A 63-year-old man presented to an outside hospital with a two-week history of recurring chest pain. His presenting ECG was consistent with an evolving inferior wall myocardial infarction (MI). On physical exam he was tachycardic with a holosystolic 3/6 murmur on his left sternal border. He was transferred for emergent percutaneous coronary intervention (PCI) and further management.
Coronary angiography showed one vessel disease, with subacute thrombotic occlusion of the distal right coronary artery (Fig. 1). An echocardiogram (not shown) revealed a large basal ventricular septal defect (VSD) with left-to-right shunt, a small inferior basal pseudoaneurysm, normal biventricular function and valve morphology and function. The VSD was surgically repaired with a pericardial patch, and the pseudoaneurysm was excluded (David technique). The patient did initially well, but represented three months later with right-sided heart failure. An echocardiogram showed a residual VSD (Fig. 2), a large inferior basal pseudoaneurysm, reduced left ventricular ejection fraction (LVEF 38%) and right ventricular global hypokinesis. A cardiac CT (Fig. 3 and 4) was requested for surgical planning prior to repeat cardiac surgery and confirmed a residual VSD and a recurrent large inferior basal pseudoaneurysm. Unfortunately, surgical repair of the residual VSD, pseudoaneurysm or the implantation of a ventricular assist device were considered to be technically unfeasible. The patient underwent cardiac transplantation, but eventually died of the complications of an invasive pulmonary aspergillosis.
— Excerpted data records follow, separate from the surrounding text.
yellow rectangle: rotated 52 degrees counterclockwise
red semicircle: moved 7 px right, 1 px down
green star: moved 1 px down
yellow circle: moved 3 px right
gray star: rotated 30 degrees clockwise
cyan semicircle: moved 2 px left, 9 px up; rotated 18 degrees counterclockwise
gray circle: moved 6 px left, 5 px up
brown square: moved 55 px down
VSD is a mechanical complication of myocardial infarction and typically occurs three to five days after an acute MI. Nevertheless it has been observed also within the first 24 hours or as late as two weeks . In a study of 6678 consecutive MI patients during the last 30 years, it accounted for about 2% of the total population . The incidence has been diminishing over the last decades thanks to the introduction of timely reperfusion therapy . VSD is observed with equal frequency in anterior and non-anterior infarctions . In case of an anterior MI, the defect is most commonly found in the apical septum; in inferior MI, it usually occurs in the basal segments.
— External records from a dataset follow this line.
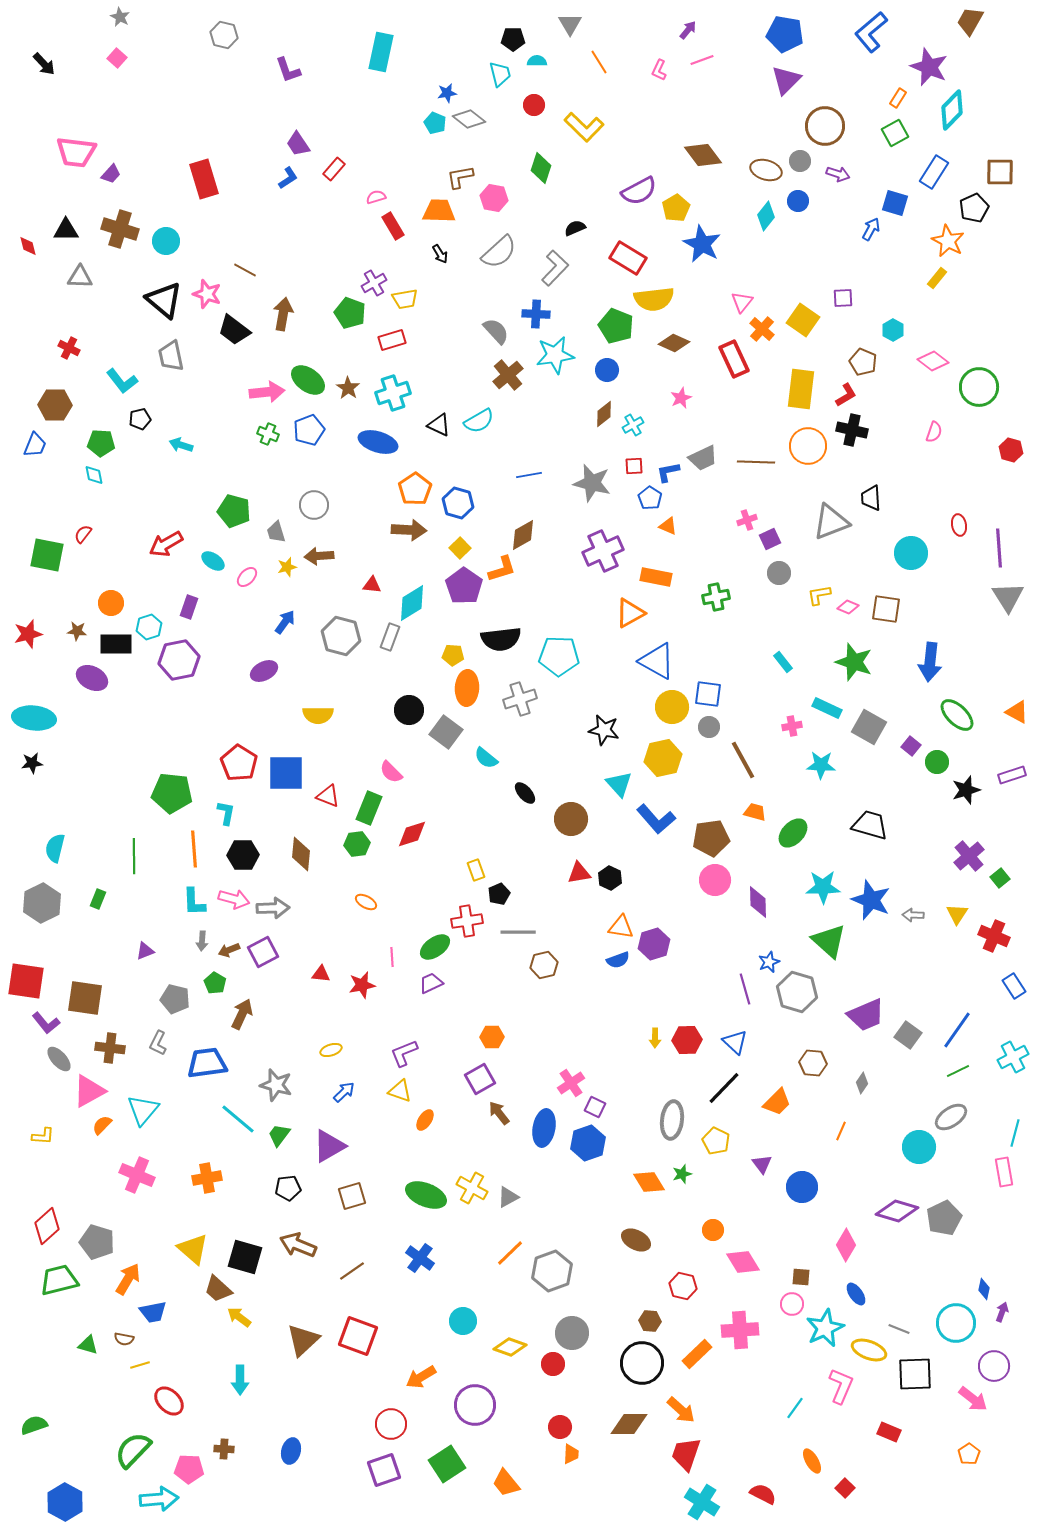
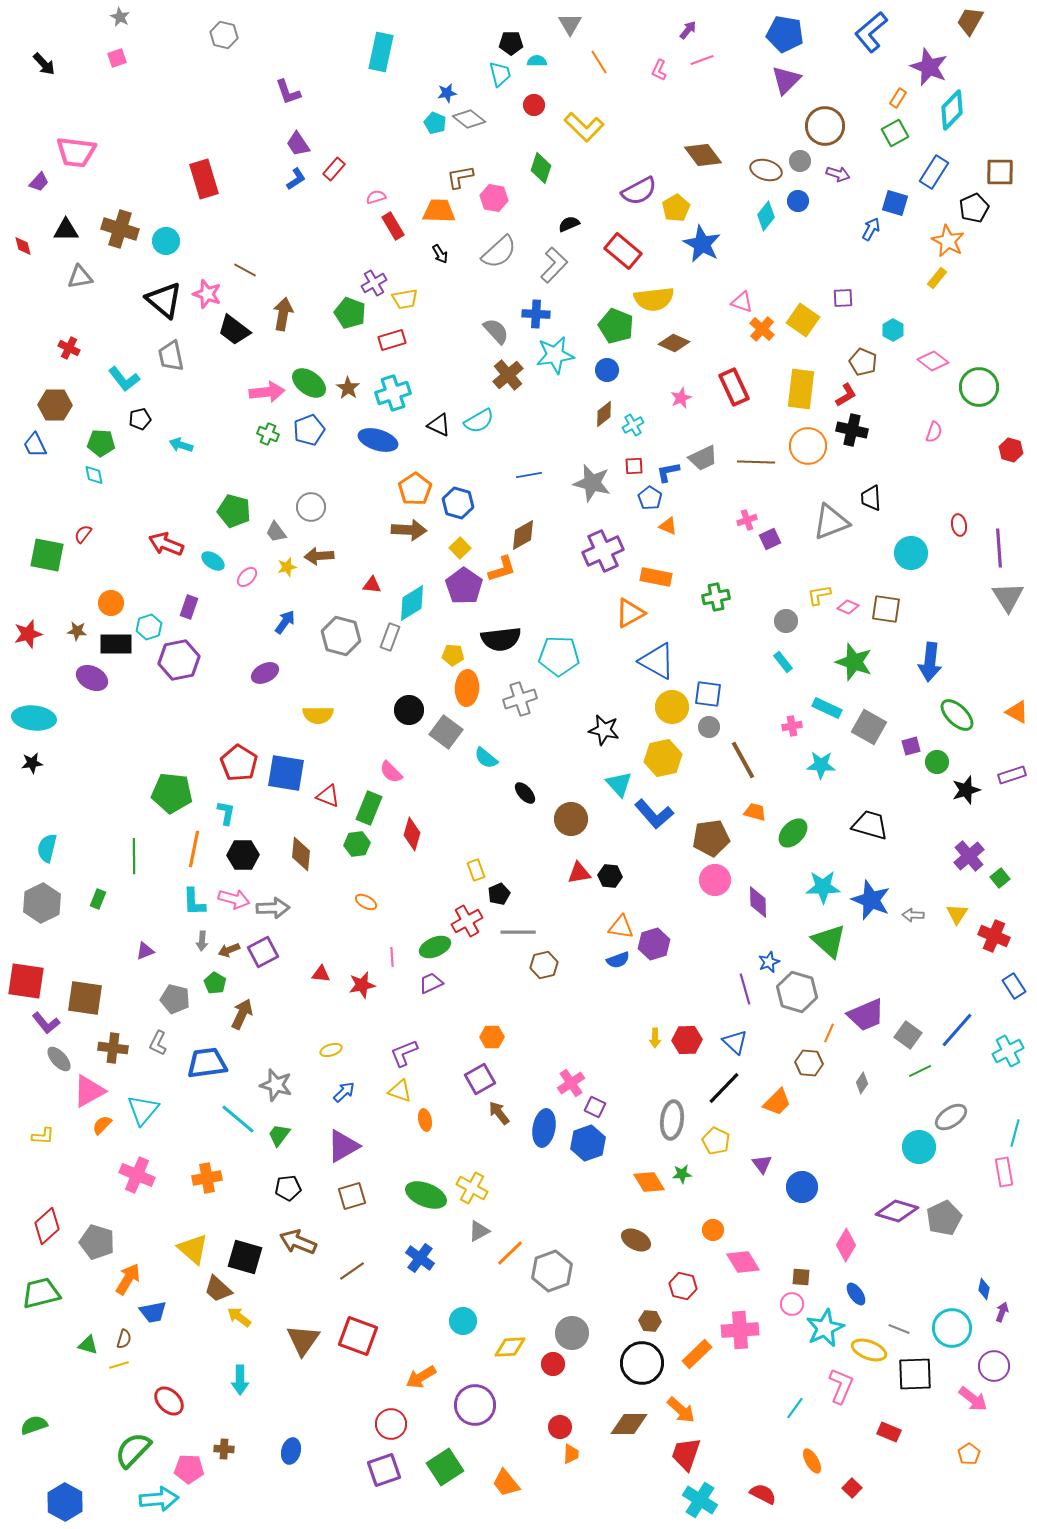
black pentagon at (513, 39): moved 2 px left, 4 px down
pink square at (117, 58): rotated 30 degrees clockwise
purple L-shape at (288, 70): moved 22 px down
purple trapezoid at (111, 174): moved 72 px left, 8 px down
blue L-shape at (288, 178): moved 8 px right, 1 px down
black semicircle at (575, 228): moved 6 px left, 4 px up
red diamond at (28, 246): moved 5 px left
red rectangle at (628, 258): moved 5 px left, 7 px up; rotated 9 degrees clockwise
gray L-shape at (555, 268): moved 1 px left, 3 px up
gray triangle at (80, 277): rotated 12 degrees counterclockwise
pink triangle at (742, 302): rotated 50 degrees counterclockwise
red rectangle at (734, 359): moved 28 px down
green ellipse at (308, 380): moved 1 px right, 3 px down
cyan L-shape at (122, 381): moved 2 px right, 2 px up
blue ellipse at (378, 442): moved 2 px up
blue trapezoid at (35, 445): rotated 132 degrees clockwise
gray circle at (314, 505): moved 3 px left, 2 px down
gray trapezoid at (276, 532): rotated 20 degrees counterclockwise
red arrow at (166, 544): rotated 52 degrees clockwise
gray circle at (779, 573): moved 7 px right, 48 px down
purple ellipse at (264, 671): moved 1 px right, 2 px down
purple square at (911, 746): rotated 36 degrees clockwise
blue square at (286, 773): rotated 9 degrees clockwise
blue L-shape at (656, 819): moved 2 px left, 5 px up
red diamond at (412, 834): rotated 56 degrees counterclockwise
cyan semicircle at (55, 848): moved 8 px left
orange line at (194, 849): rotated 15 degrees clockwise
black hexagon at (610, 878): moved 2 px up; rotated 20 degrees counterclockwise
red cross at (467, 921): rotated 20 degrees counterclockwise
green ellipse at (435, 947): rotated 12 degrees clockwise
blue line at (957, 1030): rotated 6 degrees clockwise
brown cross at (110, 1048): moved 3 px right
cyan cross at (1013, 1057): moved 5 px left, 6 px up
brown hexagon at (813, 1063): moved 4 px left
green line at (958, 1071): moved 38 px left
orange ellipse at (425, 1120): rotated 45 degrees counterclockwise
orange line at (841, 1131): moved 12 px left, 98 px up
purple triangle at (329, 1146): moved 14 px right
green star at (682, 1174): rotated 12 degrees clockwise
gray triangle at (508, 1197): moved 29 px left, 34 px down
brown arrow at (298, 1245): moved 3 px up
green trapezoid at (59, 1280): moved 18 px left, 13 px down
cyan circle at (956, 1323): moved 4 px left, 5 px down
brown semicircle at (124, 1339): rotated 84 degrees counterclockwise
brown triangle at (303, 1340): rotated 12 degrees counterclockwise
yellow diamond at (510, 1347): rotated 24 degrees counterclockwise
yellow line at (140, 1365): moved 21 px left
green square at (447, 1464): moved 2 px left, 3 px down
red square at (845, 1488): moved 7 px right
cyan cross at (702, 1502): moved 2 px left, 2 px up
Rupture develops at the limit between the necrotic and non-necrotic myocardium. The defect can be either a direct through-and-through hole, or have a more irregular and serpiginous path . The size of the VSD determines the magnitude of left-to-right shunt, which in turn correlates with survival. Cardiac CT has excellent spatial resolution, and is well suited to delineate the morphology and extent of pseudoaneurysm and septal defects.